A Pakistani porter’s body was found on the K2 mountain, a climbing organization reported on Tuesday. He passed away a year ago as other climbers achieved a record-breaking ascent.
During a night climb, Muhammad Hassan Shigri slipped and fell from the most treacherous pass. Before other climbers could pull him up and try to revive him, he was left hanging upside down on a rope.
He passed away on the “Bottleneck” pass while several climbers in various teams persisted in their ascent of the peak.
The climbers included Norwegian record-breaker Kristin Harila, who that evening became the fastest person to summit the world’s 14 tallest mountains with her Nepali guide Tenjin “Lama” Sherpa.
“The rescue team made history and turned the impossible into possible,” Karrar Haidri, Secretary of the Alpine Club of Pakistan told AFP of the recovery of Shigri’s body last Wednesday.
“Unprecedented rescue, first of its kind on K2,” he declared.
Five climbers under the direction of Pakistani high-altitude mountaineer Naila Kiani, who was contacted by Shigri’s family and supported by the Pakistani army, managed to accomplish the retrieval.
After being buried, Shigri’s body was given back to his family.
“We want to thank Naila Kiani and the porters who did this great job. To bring the dead body back was a big wish of the family,” his cousin Aslam Naz Shigri told AFP over the phone.
Harila stated that she and her colleagues “did everything we could for him” despite the fact that climbers were criticized at the time for trampling on Shigri’s body.
Shigri was determined to be unprepared with inadequate clothes and an untrained high altitude porter after an inquiry by the tourist department of the Gilgit and Baltistan provincial government.

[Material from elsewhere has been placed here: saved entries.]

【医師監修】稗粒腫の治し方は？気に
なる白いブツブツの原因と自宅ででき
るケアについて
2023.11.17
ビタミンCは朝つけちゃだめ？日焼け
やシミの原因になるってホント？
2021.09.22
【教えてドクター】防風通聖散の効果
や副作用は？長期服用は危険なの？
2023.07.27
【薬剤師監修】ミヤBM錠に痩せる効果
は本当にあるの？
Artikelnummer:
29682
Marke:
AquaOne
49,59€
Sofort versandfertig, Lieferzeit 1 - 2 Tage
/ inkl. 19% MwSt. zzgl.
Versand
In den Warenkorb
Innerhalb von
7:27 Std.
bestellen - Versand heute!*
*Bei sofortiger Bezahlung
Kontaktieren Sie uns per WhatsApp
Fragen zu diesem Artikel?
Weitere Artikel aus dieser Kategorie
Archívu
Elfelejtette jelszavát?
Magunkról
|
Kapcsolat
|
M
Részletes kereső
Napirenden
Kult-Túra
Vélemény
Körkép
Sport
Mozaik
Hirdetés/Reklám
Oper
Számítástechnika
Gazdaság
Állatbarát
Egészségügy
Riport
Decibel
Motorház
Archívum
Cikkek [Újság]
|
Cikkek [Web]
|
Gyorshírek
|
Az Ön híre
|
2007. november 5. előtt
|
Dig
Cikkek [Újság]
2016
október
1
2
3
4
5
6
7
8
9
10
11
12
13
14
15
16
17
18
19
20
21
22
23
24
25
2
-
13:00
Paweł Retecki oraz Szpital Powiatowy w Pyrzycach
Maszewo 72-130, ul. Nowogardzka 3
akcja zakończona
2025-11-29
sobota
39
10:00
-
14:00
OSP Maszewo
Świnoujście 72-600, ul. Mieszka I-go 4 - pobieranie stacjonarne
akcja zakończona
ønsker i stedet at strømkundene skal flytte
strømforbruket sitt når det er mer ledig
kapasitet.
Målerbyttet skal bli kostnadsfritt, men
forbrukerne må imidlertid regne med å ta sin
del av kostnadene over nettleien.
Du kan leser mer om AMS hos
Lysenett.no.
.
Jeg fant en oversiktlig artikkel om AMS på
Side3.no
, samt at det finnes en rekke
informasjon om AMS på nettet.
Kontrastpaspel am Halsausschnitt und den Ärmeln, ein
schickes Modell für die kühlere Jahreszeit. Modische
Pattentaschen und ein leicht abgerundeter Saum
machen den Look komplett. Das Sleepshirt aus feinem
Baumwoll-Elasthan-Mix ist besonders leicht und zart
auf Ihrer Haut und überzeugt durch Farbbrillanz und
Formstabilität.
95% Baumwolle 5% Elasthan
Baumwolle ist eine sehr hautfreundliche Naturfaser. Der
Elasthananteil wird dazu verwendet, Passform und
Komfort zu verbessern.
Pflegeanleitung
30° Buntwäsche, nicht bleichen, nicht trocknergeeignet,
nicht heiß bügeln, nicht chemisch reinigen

The examination also revealed that other climbers had made an attempt to rescue Shigri despite the dangerous conditions, but it was too late.
Porters are highly skilled individuals that specialize in the logistics of mountain climbing; they are also known as sherpas in the Himalayas.
Even on the most popular K2 routes, rescue attempts are risky operations, and bodies may remain undiscovered for months or even years until suitable weather conditions enable their retrieval by foot.
Although K2 is 238 meters shorter than Everest at 8,611 meters (28,251 ft) on the Pakistan-China border, it is regarded as more technically difficult.
Five of the world’s fourteen 8,000-meter-high mountains are located in Pakistan. This summer climbing season, four foreign climbers have died in different incidents after falling to their deaths on Pakistani mountains.
In July, French mountaineer Benjamin Vedrines set a new record for the fastest ascent of K2, taking 10 hours, 59 minutes, and 59 seconds. This time, he achieved the summit without using bottled oxygen, cutting the previous record in half.